In uno studio in via di pubblicazione sul Journal of Financial Economics (Paulson's Gift), gli economisti Pietro Veronesi (che insegnò per 8 anni al Master in Moneta e Finanza della nostra Università) e Luigi Zingales della University of Chicago analizzano le conseguenze economiche del piano di salvataggio delle maggiori 10 banche statunitensi ideato nell'ottobre 2008 dall'allora segretario al Tesoro USA Hank Paulson. L'articolo è scaricabile da qui, mentre qui si può trovare una buona sintesi.
Gli autori dimostrano che il piano, che effettivamente impedì la definitiva autodistruzione del sistema bancario USA (e non solo), impose condizioni che si rivelarono estremamente vantaggiose soprattutto per i detentori di obbligazioni delle banche, mentre il guadagno netto per il Tesoro, che iniettò 125 miliardi di dollari di capitali freschi nelle banche sotto forma di azioni privilegiate, fu molto limitato.

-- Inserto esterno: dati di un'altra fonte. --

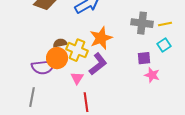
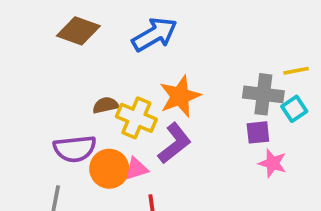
gray cross: (142, 23) -> (263, 94), moved
orange circle: (57, 58) -> (109, 169), moved
pink triangle: (77, 78) -> (136, 169), turned 40

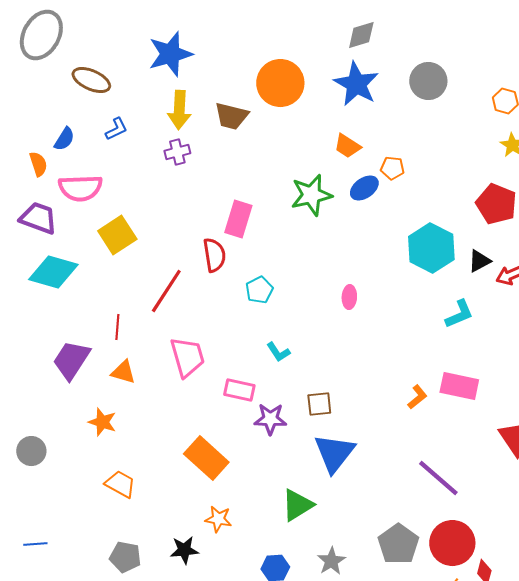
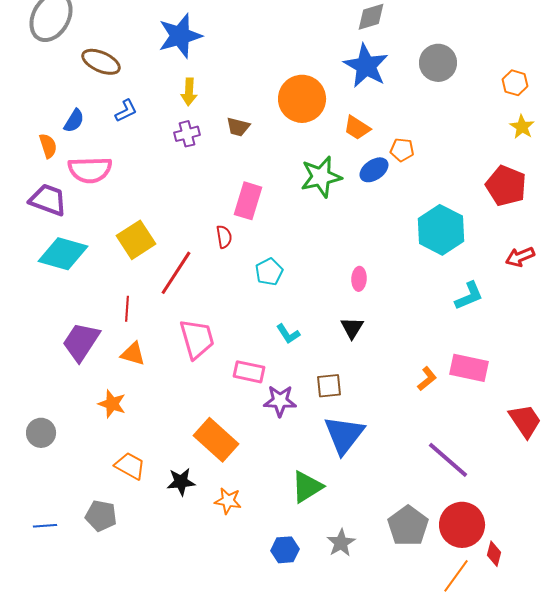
orange circle: (280, 83) -> (302, 99), moved
yellow arrow: (179, 110) -> (189, 92), size x0.7
brown trapezoid: (231, 116) -> (238, 127), moved, size x0.7
yellow square: (117, 235) -> (136, 240), moved
red semicircle: (214, 255) -> (224, 237), size x0.7
black triangle: (479, 261) -> (352, 328), moved, turned -30
black star: (184, 550) -> (181, 482), moved
gray pentagon: (125, 557) -> (101, 516), moved

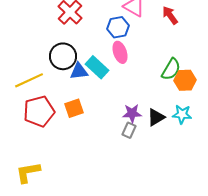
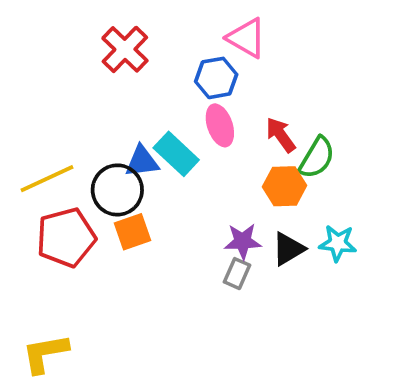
red arrow: (170, 15) -> (281, 135), moved
black circle: (63, 56) -> (117, 190), moved
orange hexagon: (185, 80) -> (284, 186), moved

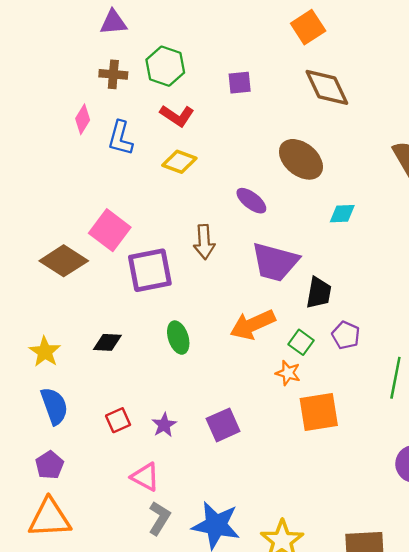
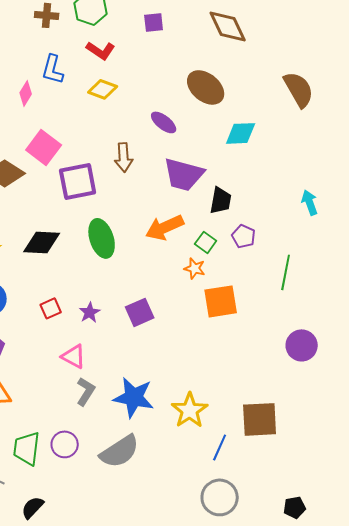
pink diamond: (83, 119) -> (26, 93), moved
cyan diamond: (342, 214) -> (241, 133), size x1.4
green ellipse: (178, 338) -> (102, 238), size x1.4
black diamond: (107, 342) -> (42, 242), size x1.5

Ancora più importante, le conseguenze di lungo termine del piano implicano che dopo di esso le grandi banche sono ancora più convinte che il governo interverrà in loro soccorso e ad ogni costo in futuri nuovi casi di potenziale insolvenza. Anche per questo motivo, che ha a che fare con una situazione chiarissima di moral hazard, le banche avranno un forte incentivo ad attuare pratiche e comportamenti più rischiosi, per se e per il sistema economico-finanziario, proprio perchè sanno di godere di un'implicita assicurazione collettiva. Altra ragione (vedi i due post precedenti) per imporre alle banche, soprattutto quelle maggiori, di dotarsi di cuscinetti di capitale particolarmente spessi.